Bush légalise le traitement dérogatoire et controversé des terroristes
Le président américain George W. Bush a signé mardi une loi controversée autorisant les méthodes dures d'interrogatoire contre les suspects de terrorisme, leur détention dans des prisons secrètes à l'étranger et leur jugement par des tribunaux militaires.
"La loi que je signe aujourd'hui contribue à la sécurité de ce pays et adresse un message clair: ce pays est patient, il est honnête, il est juste, et nous ne reculerons pas devant les menaces contre notre liberté", a dit M. Bush avant de signer avec solennité le texte "à la mémoire des victimes du 11-Septembre".
Cette signature a ravivé l'indignation des organisations de défense des droits de l'Homme.
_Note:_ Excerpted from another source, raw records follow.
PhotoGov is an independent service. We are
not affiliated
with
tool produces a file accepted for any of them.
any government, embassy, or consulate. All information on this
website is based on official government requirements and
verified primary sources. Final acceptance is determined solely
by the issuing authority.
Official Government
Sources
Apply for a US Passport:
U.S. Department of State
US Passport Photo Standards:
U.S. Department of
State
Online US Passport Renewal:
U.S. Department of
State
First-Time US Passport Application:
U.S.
Pour elles, la loi rompt avec la grande tradition américaine de protection de la dignité humaine.
La loi est déjà contestée devant le tribunaux. Environ 200 personnes ont manifesté devant la Maison Blanche au moment de la signature d'un texte qui "fait honte à l'Amérique" et une quinzaine d'entre elles ont été arrêtées, selon les organisateurs.
Pour la majorité républicaine de M. Bush, la loi tombe au contraire à point nommé. A trois semaines d'élections parlementaires qui paraissent de plus en plus incertaines pour elle, elle fait porter le débat sur la sécurité et peut le détourner de la guerre en Irak.
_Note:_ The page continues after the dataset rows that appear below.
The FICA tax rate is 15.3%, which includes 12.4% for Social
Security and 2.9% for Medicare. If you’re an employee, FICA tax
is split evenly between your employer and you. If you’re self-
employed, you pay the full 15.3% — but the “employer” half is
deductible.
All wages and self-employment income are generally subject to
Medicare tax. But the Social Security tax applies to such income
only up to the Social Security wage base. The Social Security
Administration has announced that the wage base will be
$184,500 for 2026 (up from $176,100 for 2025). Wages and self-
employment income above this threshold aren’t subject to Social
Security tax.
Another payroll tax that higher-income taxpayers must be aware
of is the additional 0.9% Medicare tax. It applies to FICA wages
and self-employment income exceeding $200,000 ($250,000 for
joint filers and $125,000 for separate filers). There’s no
M. Bush a assuré que la loi "contribue à la sécurité du pays", qu'elle est "conforme à l'esprit et à la lettre de nos obligations internationales" et que "les Etats-Unis ne pratiquent pas la torture; c'est contraire à nos lois et c'est contraire à nos valeurs".
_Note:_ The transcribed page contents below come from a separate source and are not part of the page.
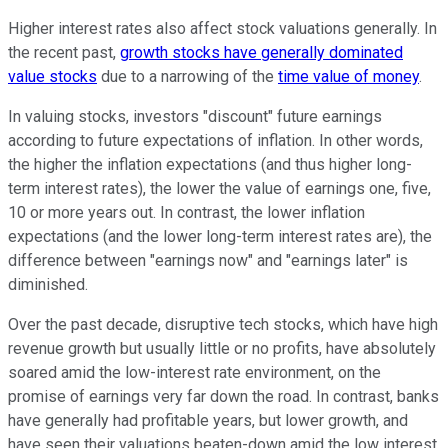
Higher interest rates also affect stock valuations generally. In
the recent past,
growth stocks have generally dominated
value stocks
due to a narrowing of the
time value of money
.
In valuing stocks, investors "discount" future earnings
according to future expectations of inflation. In other words,
the higher the inflation expectations (and thus higher long-
term interest rates), the lower the value of earnings one, five,
10 or more years out. In contrast, the lower inflation
expectations (and the lower long-term interest rates are), the
difference between "earnings now" and "earnings later" is
diminished.
Over the past decade, disruptive tech stocks, which have high
revenue growth but usually little or no profits, have absolutely
soared amid the low-interest rate environment, on the
promise of earnings very far down the road. In contrast, banks
have generally had profitable years, but lower growth, and
have seen their valuations beaten-down amid the low interest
Grâce à elle, les hommes soupçonnés d'avoir "orchestré l'assassinat de 3.000 innocents vont être jugés", a-t-il dit. Parmi eux figure le cerveau présumé des attentats du 11-Septembre, Khalid Cheikh Mohammed.
M. Bush a insisté sur la préservation d'un "instrument vital", qui est aussi l'un des plus controversés aux Etats-Unis mais aussi à l'étranger: le programme d'interrogatoires menés par la CIA dans des prisons en dehors de ses frontières et recourant à des méthodes qui, selon leurs détracteurs, confinent à la torture.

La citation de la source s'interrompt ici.